Directions. When copying the data below, keep only the lines from the one with "aguas atlánticas (ss." through the one with "القران الكريم", word for word, and skip the pictures.

Material shown.
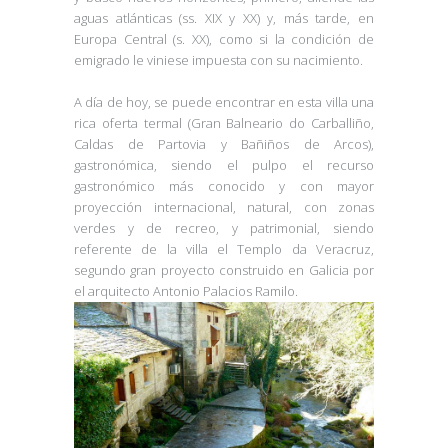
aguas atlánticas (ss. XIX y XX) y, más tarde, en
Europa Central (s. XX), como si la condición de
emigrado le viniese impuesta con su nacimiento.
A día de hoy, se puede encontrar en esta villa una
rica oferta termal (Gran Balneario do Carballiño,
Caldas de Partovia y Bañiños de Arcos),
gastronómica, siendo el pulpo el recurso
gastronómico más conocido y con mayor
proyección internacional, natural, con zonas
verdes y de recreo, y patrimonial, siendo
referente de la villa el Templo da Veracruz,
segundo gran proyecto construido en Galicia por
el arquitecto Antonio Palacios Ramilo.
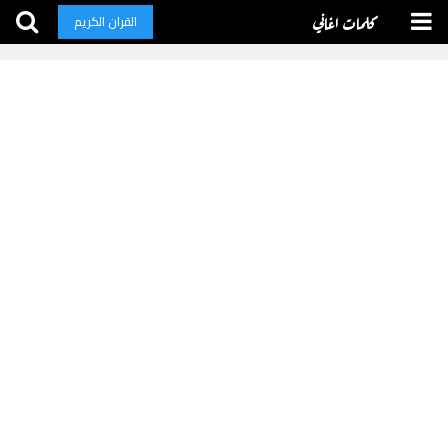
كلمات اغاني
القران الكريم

* * *

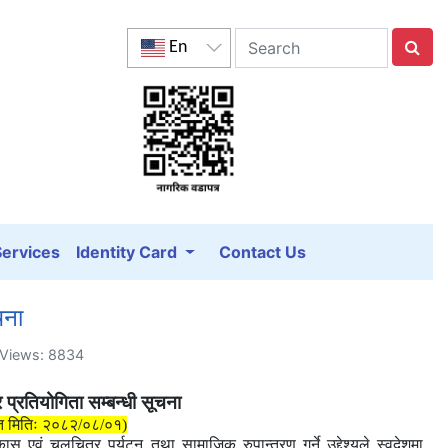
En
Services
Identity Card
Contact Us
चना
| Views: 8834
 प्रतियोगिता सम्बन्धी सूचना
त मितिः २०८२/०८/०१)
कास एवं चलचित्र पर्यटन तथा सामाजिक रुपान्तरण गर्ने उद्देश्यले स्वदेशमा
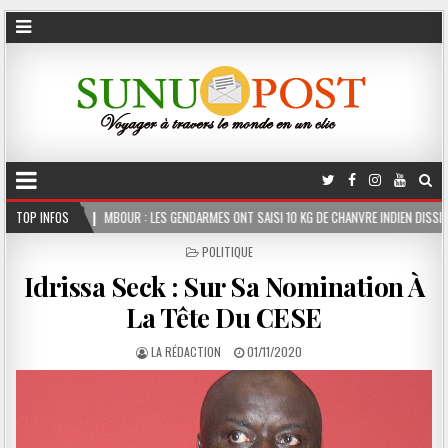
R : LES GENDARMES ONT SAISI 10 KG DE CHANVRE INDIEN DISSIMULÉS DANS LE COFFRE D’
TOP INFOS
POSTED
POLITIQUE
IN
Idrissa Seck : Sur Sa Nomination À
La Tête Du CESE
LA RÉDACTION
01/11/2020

==

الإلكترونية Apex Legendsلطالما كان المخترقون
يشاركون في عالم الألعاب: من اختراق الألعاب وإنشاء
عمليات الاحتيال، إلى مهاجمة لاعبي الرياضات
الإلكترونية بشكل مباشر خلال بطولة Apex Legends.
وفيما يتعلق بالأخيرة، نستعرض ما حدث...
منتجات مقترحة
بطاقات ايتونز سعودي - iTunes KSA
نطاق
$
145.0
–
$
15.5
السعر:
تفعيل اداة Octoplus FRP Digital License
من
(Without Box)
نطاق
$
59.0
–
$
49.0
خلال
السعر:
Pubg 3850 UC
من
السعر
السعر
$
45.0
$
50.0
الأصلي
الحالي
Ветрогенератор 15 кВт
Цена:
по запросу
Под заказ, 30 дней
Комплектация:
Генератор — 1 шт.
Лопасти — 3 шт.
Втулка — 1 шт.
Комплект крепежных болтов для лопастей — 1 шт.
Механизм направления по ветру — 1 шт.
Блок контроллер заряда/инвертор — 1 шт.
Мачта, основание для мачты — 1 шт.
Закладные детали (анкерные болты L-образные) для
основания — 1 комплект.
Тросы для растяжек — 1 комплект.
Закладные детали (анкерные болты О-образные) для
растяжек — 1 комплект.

Exercise response.
aguas atlánticas (ss. XIX y XX) y, más tarde, en
Europa Central (s. XX), como si la condición de
emigrado le viniese impuesta con su nacimiento.
A día de hoy, se puede encontrar en esta villa una
rica oferta termal (Gran Balneario do Carballiño,
Caldas de Partovia y Bañiños de Arcos),
gastronómica, siendo el pulpo el recurso
gastronómico más conocido y con mayor
proyección internacional, natural, con zonas
verdes y de recreo, y patrimonial, siendo
referente de la villa el Templo da Veracruz,
segundo gran proyecto construido en Galicia por
el arquitecto Antonio Palacios Ramilo.
كلمات اغاني
القران الكريم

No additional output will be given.